Once the bugs are worked out locally, Mr. McNaughton plans to set up the virtual program to nurture student entrepreneurs anywhere in the world, likely through partnerships with other institutions.

That kind of seed-sowing is a key goal of the GMAC fund.

"We know there may be people a little bit upset with us [by not limiting the competition to business schools]but we are funding ideas that are usable, transferrable and global," says Mr. Brandt.

Mr. Cheung says he is delighted that the Conrad centre's "pretty cool idea" will become international in reach.

His chance relationship with Waterloo is not over, though. He plans to take up the centre's invitation to stay involved as it prepares for the first 20 or so students this fall.

New dean appointed

The Peter B. Gustavson School of Business at the University of Victoria has reached from within for its next dean.

Prof.

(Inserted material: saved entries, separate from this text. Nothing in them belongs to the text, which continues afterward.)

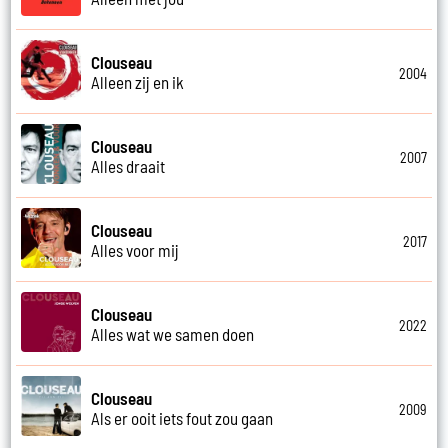
Clouseau
2004
Alleen zij en ik
Clouseau
2007
Alles draait
Clouseau
2017
Alles voor mij
Clouseau
2022
Alles wat we samen doen
Clouseau
2009
Als er ooit iets fout zou gaan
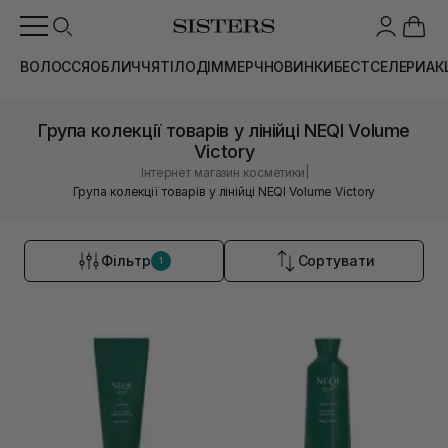
ВОЛОССЯ
ОБЛИЧЧЯ
ТІЛО
ДІМ
МЕРЧ
НОВИНКИ
БЕСТСЕЛЕРИ
АК
Група колекції товарів у лінійці NEQI Volume
Victory
|
Інтернет магазин косметики
Група колекції товарів у лінійці NEQI Volume Victory
Фільтр
Сортувати
1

Saul Klein, Lansdowne Professor of International Business, joined the faculty in 2001 and has been director of executive programs since 2004.

His research interests include the study of emerging-market multinationals and the competitiveness of emerging markets.

His five-year term begins July 1, 2012, and runs until June 30, 2017.

Professor honoured

The Academy of Management, the largest scholarly management association in the world, has named Henry Mintzberg, John Cleghorn Professor of Management Studies at McGill University's Desautels Faculty of Management, as the 2012 BPS Irwin Outstanding Educator. Prof. Mintzberg is the author of Managers Not MBAs, which urged business schools to pay more attention to teaching the art of management, not just theory.